GMOs, otherwise known as genetically modified organisms, tend to take the center of attention during discussions about world hunger and mass production. Even though the phrase “GMO” sounds terrifying, the process of creating modified food is pretty simple. According to scientists from Harvard University, during the GMO process, the DNA from one plant or animal is inserted into another. For example, the essence from one ear of corn is planted into more seeds making the latter last longer and more resistant to varying conditions. Many suspect items that are genetically modified take out nutrients and replace food with ingredients that increase the risk of cancer and other diseases. Fortunately, many scientists and engineers argue against those claims and suggest GMOs are the answer to world hunger since the organisms provide food that is more affordable to those living in poverty. In addition, most Americans consume GMOs every day since Genetically Modified (GM) foods are grown from soy, corn and other seeds. Despite the fact GMOs have benefits; several believe that organic foods will always reduce the risk of disease. Organic may be natural, however, natural does not always equate to safe, affordable or healthy meals.
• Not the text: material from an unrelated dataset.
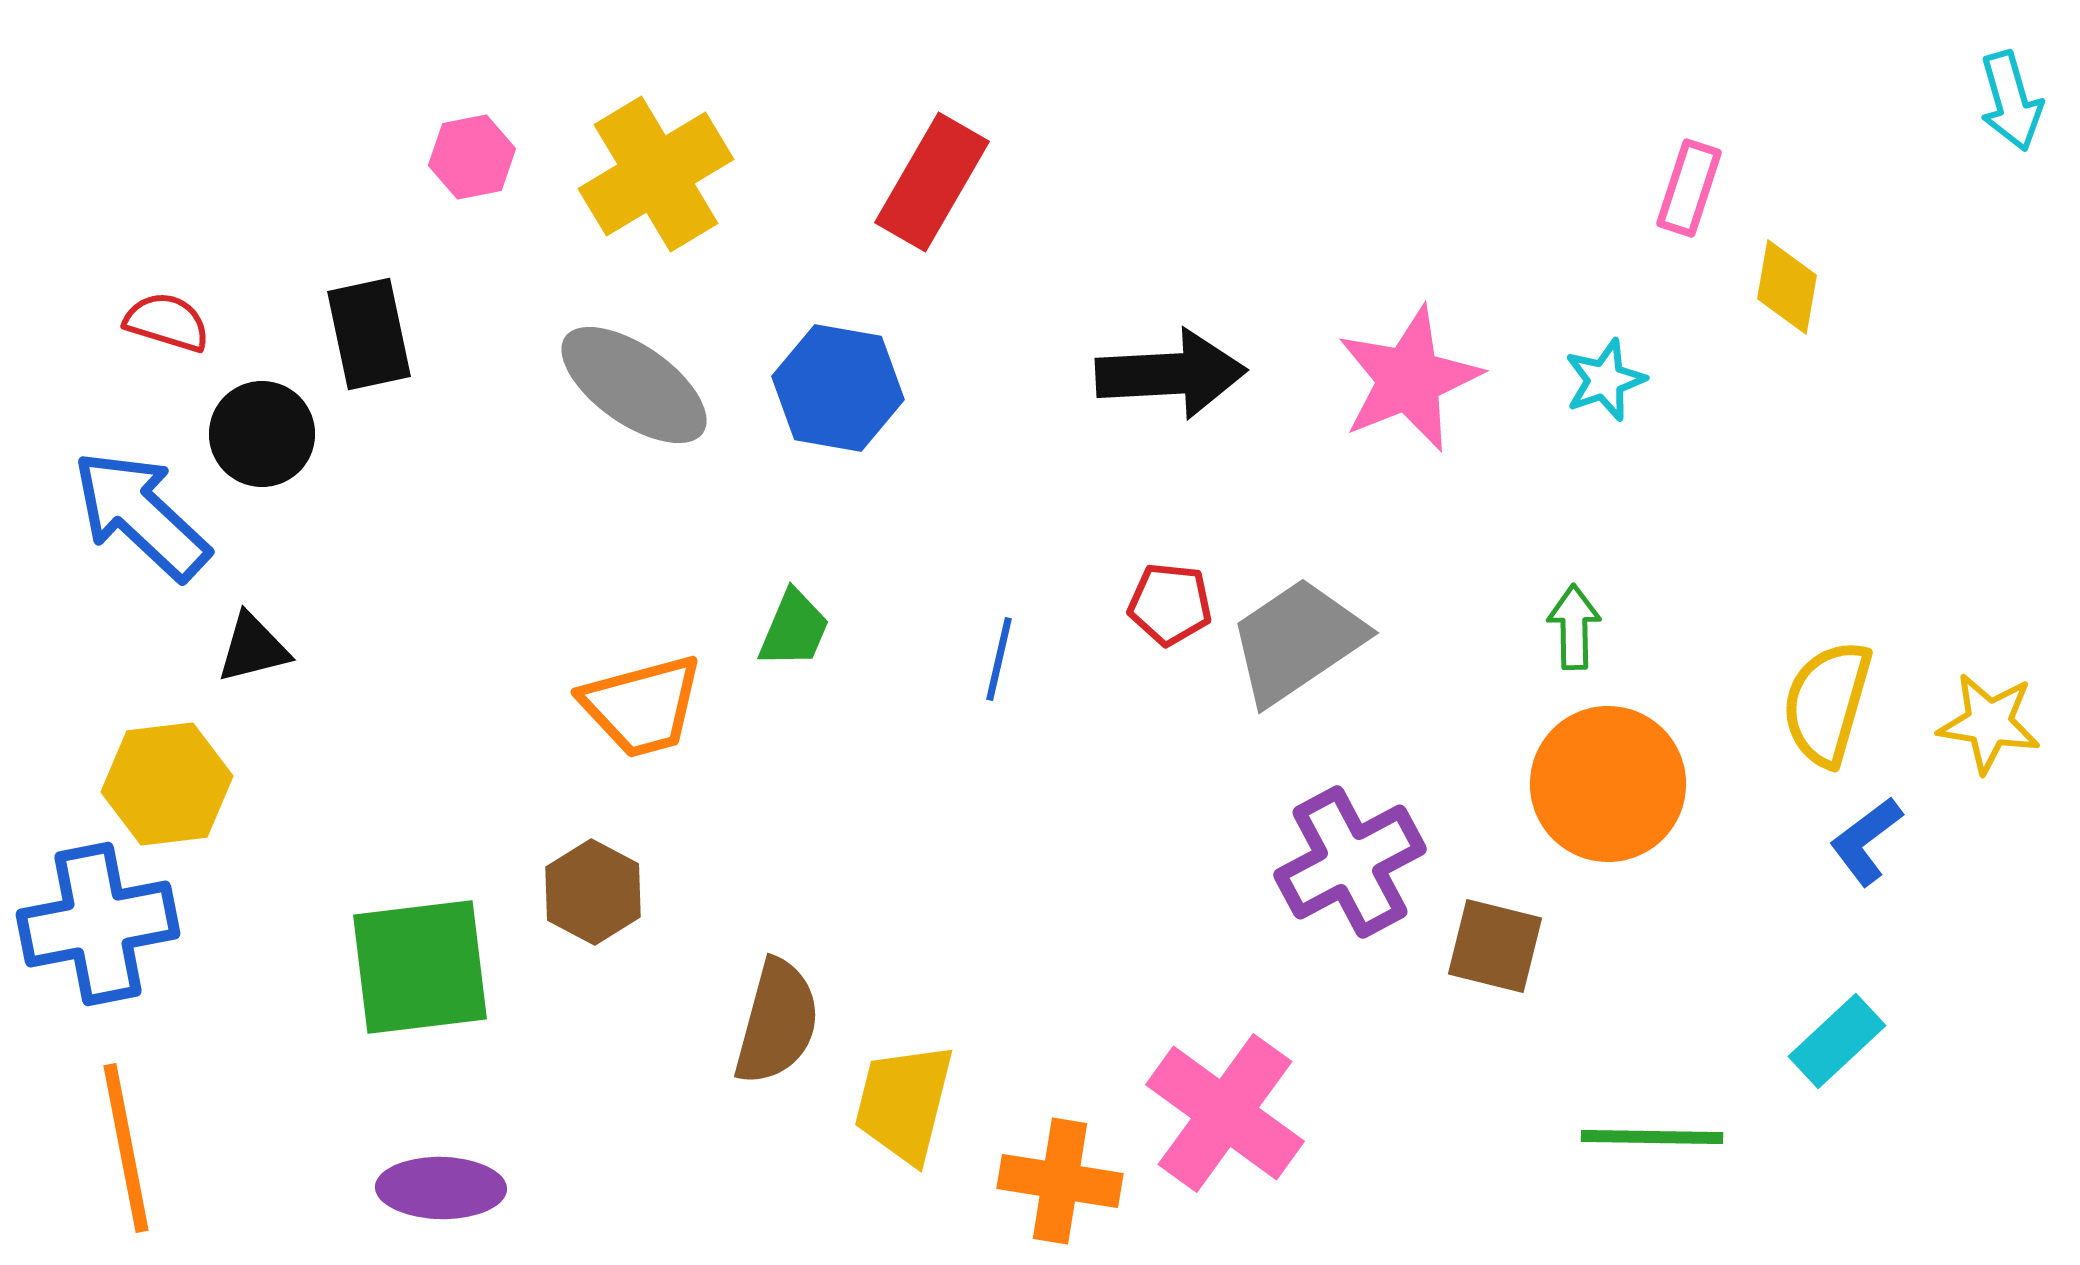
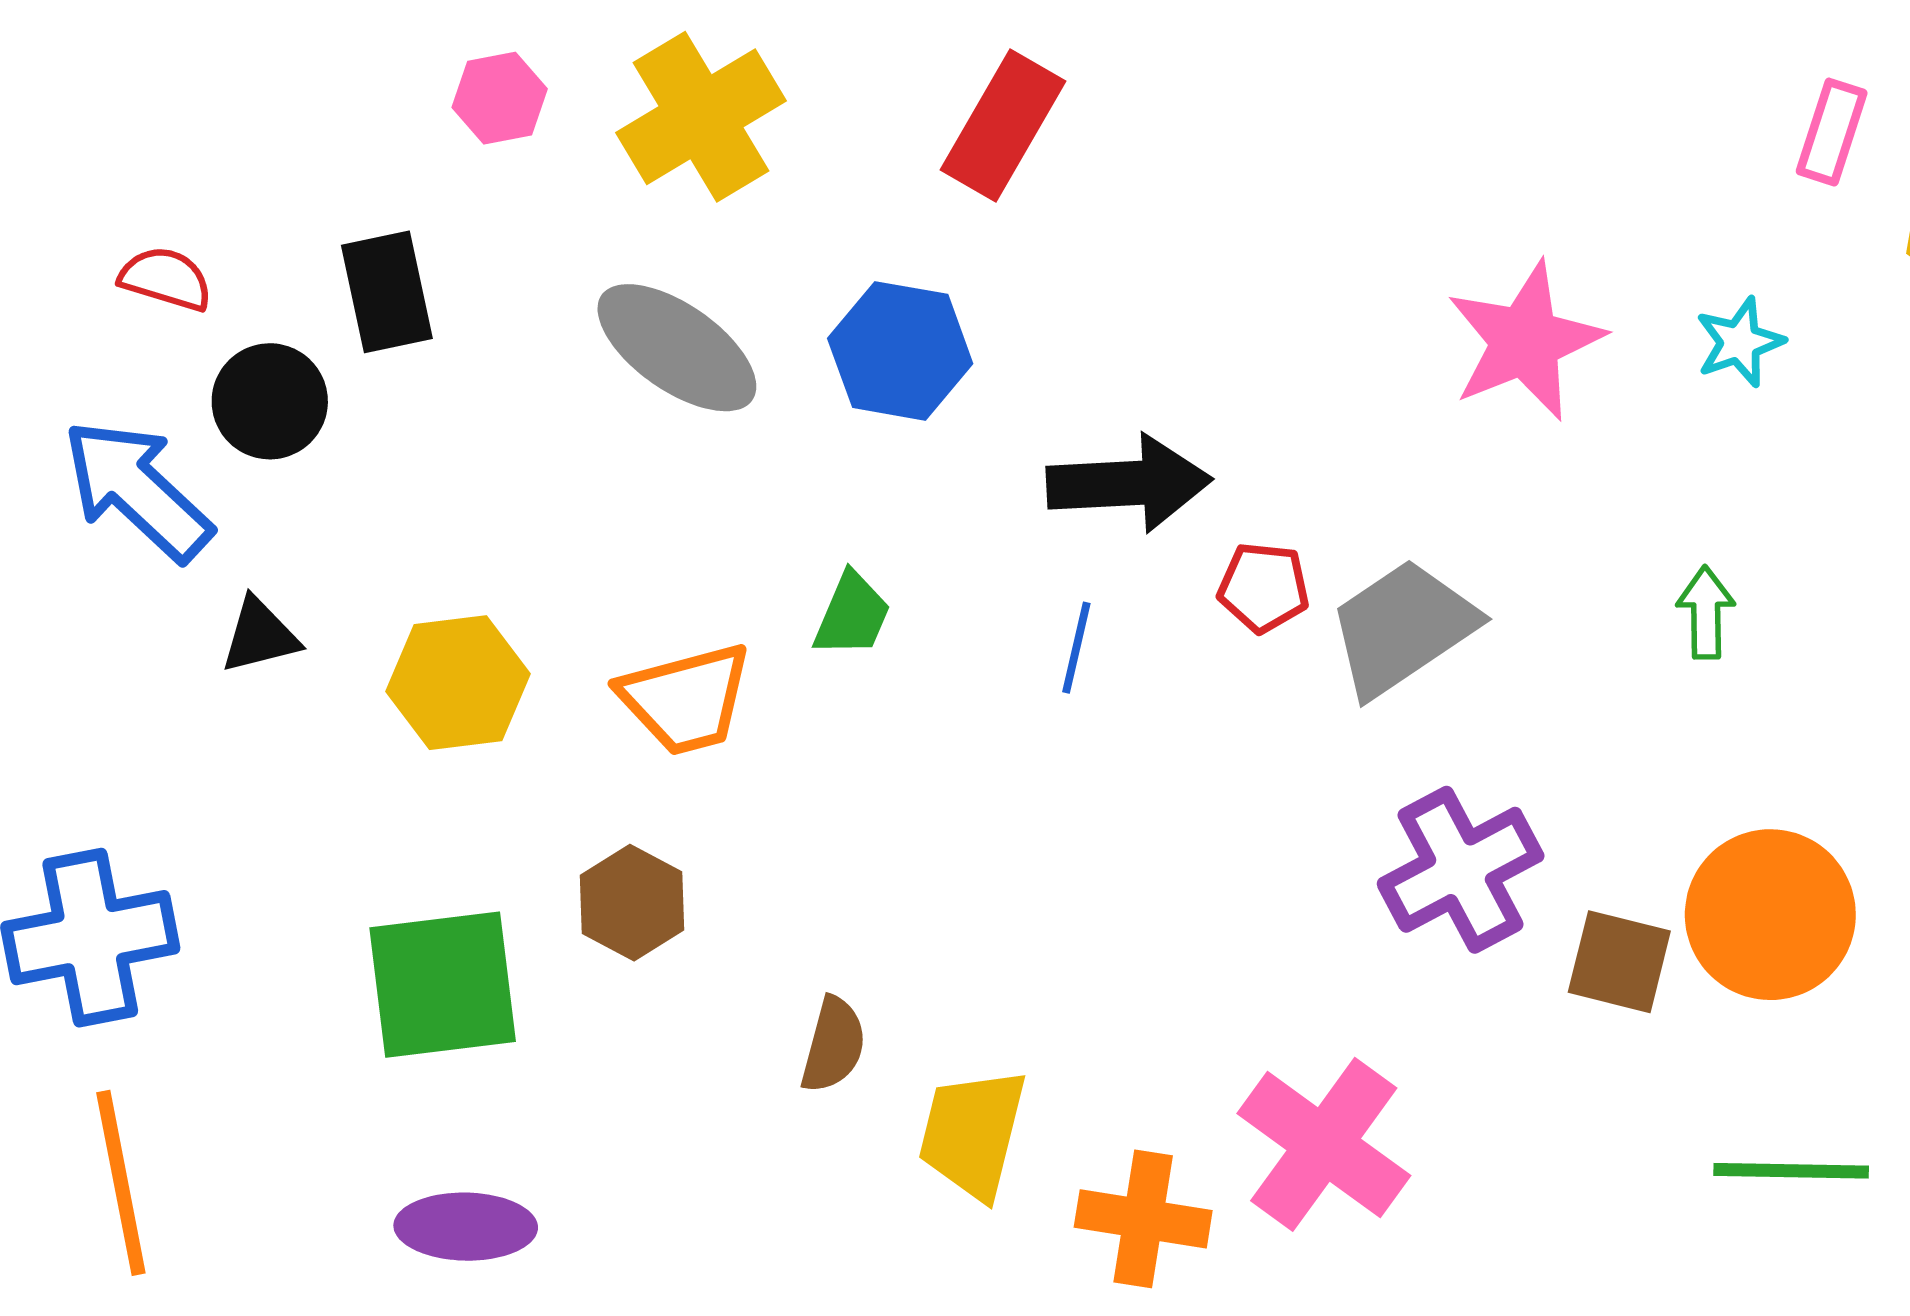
black arrow: (1171, 374) -> (1129, 483), moved
yellow hexagon: (167, 784) -> (458, 683), moved
orange circle: (1608, 784) -> (1770, 915), moved
brown semicircle: (777, 1022) -> (833, 1045), size x0.7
According to the US Department of Agriculture, genetically modified organisms have dramatically increased since 1996 with over 90 percent of soy, corn and simple grains grown from modified seeds. In other words, you have to make a cautious effort to avoid GMOs. Seeds are engineered for more than mass consumption. According to a study from Carrington College, 93 percent of soybeans and 82 percent of cotton plants are herbicide tolerant.

One of the most useful attributes of GMOs are the organisms’ resistance to insects. In other words, crops are at lower risk with being infected by parasites. Also, GMOs are considered “super weeds” in that they are tolerant to pesticides. GMOs are not affected by climate change and can be sent to third world countries with extremely hot or cold weather. Also, they last longer than organic food supplies. Stronger colors reside with genetically modified plants giving them a more appealing look. According to Ohio State University, some GMOs are manufactured to have higher amounts of protein and calcium. According to Carrington College, the economy also benefits from GMOs, with over 98 billion dollars worth of production increased between 1996 and 2011.

With all the benefits received, are GMOs really terrible? There will always be genetically engineered crops, so the decision to eat organic or not resides with the consumer.